> _Data for analysis_
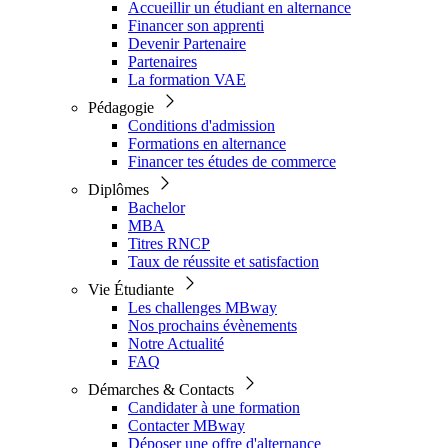
Accueillir un étudiant en alternance
Financer son apprenti
Devenir Partenaire
Partenaires
La formation VAE
Pédagogie
Conditions d'admission
Formations en alternance
Financer tes études de commerce
Diplômes
Bachelor
MBA
Titres RNCP
Taux de réussite et satisfaction
Vie Étudiante
Les challenges MBway
Nos prochains évènements
Notre Actualité
FAQ
Démarches & Contacts
Candidater à une formation
Contacter MBway
Déposer une offre d'alternance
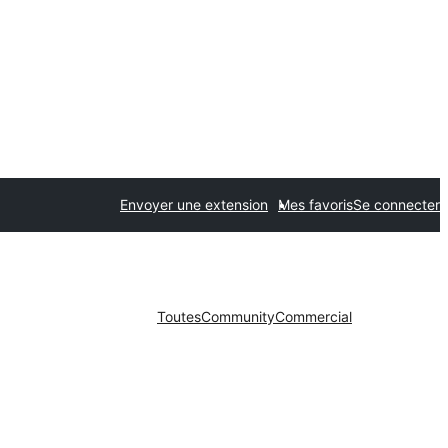
Envoyer une extension
Mes favoris
Se connecter
Toutes
Community
Commercial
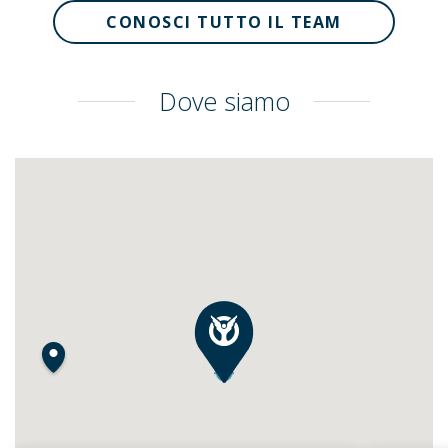
CONOSCI TUTTO IL TEAM
Dove siamo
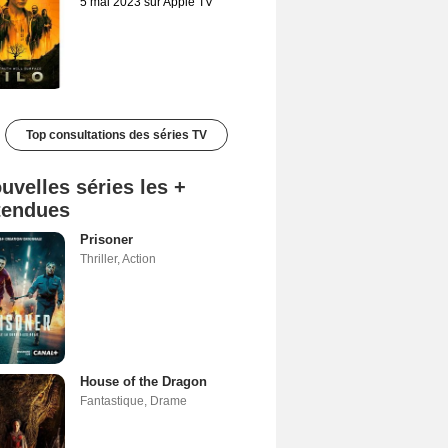
5 mai 2023 sur Apple TV
Top consultations des séries TV
uvelles séries les +
tendues
Prisoner
Thriller
,
Action
House of the Dragon
Fantastique
,
Drame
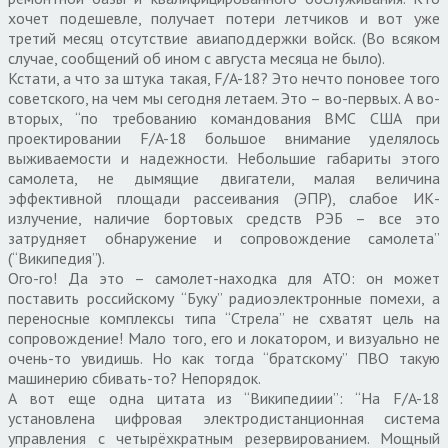
хочет подешевле, получает потери летчиков и вот уже
третий месяц отсутствие авиаподдержки войск. (Во всяком
случае, сообщений об ином с августа месяца не было).
Кстати, а что за штука такая, F/A-18? Это нечто поновее того
советского, на чем мы сегодня летаем. Это – во-первых. А во-
вторых, “по требованию командования ВМС США при
проектировании F/A-18 большое внимание уделялось
выживаемости и надежности. Небольшие габариты этого
самолета, не дымящие двигатели, малая величина
эффективной площади рассеивания (ЭПР), слабое ИК-
излучение, наличие бортовых средств РЭБ – все это
затрудняет обнаружение и сопровождение самолета”
(“Википедия”).
Ого-го! Да это – самолет-находка для АТО: он может
поставить российскому “Буку” радиоэлектронные помехи, а
переносные комплексы типа “Стрела” не схватят цель на
сопровождение! Мало того, его и локатором, и визуально не
очень-то увидишь. Но как тогда “братскому” ПВО такую
машинерию сбивать-то? Непорядок.
А вот еще одна цитата из “Википедиии”: “На F/A-18
установлена цифровая электродистанционная система
управления с четырёхкратным резервированием. Мощный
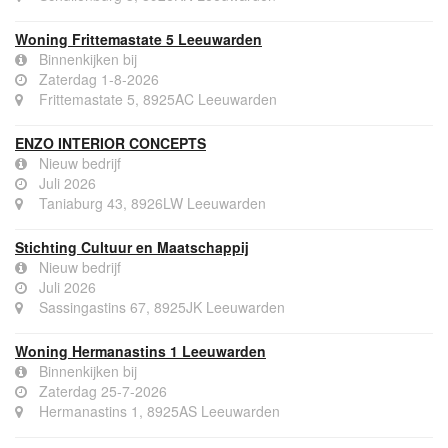
Woning Frittemastate 5 Leeuwarden
Binnenkijken bij
Zaterdag 1-8-2026
Frittemastate 5, 8925AC Leeuwarden
ENZO INTERIOR CONCEPTS
Nieuw bedrijf
Juli 2026
Taniaburg 43, 8926LW Leeuwarden
Stichting Cultuur en Maatschappij
Nieuw bedrijf
Juli 2026
Sassingastins 67, 8925JK Leeuwarden
Woning Hermanastins 1 Leeuwarden
Binnenkijken bij
Zaterdag 25-7-2026
Hermanastins 1, 8925AS Leeuwarden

> _Exercise prompt_
Print, exactly as written, the lines above from the first one to the one containing "Top consultations des séries TV". Leave out pictures.

> _Answer to the exercise_
Accueillir un étudiant en alternance
Financer son apprenti
Devenir Partenaire
Partenaires
La formation VAE
Pédagogie
Conditions d'admission
Formations en alternance
Financer tes études de commerce
Diplômes
Bachelor
MBA
Titres RNCP
Taux de réussite et satisfaction
Vie Étudiante
Les challenges MBway
Nos prochains évènements
Notre Actualité
FAQ
Démarches & Contacts
Candidater à une formation
Contacter MBway
Déposer une offre d'alternance
Envoyer une extension
Mes favoris
Se connecter
Toutes
Community
Commercial
CONOSCI TUTTO IL TEAM
Dove siamo
5 mai 2023 sur Apple TV
Top consultations des séries TV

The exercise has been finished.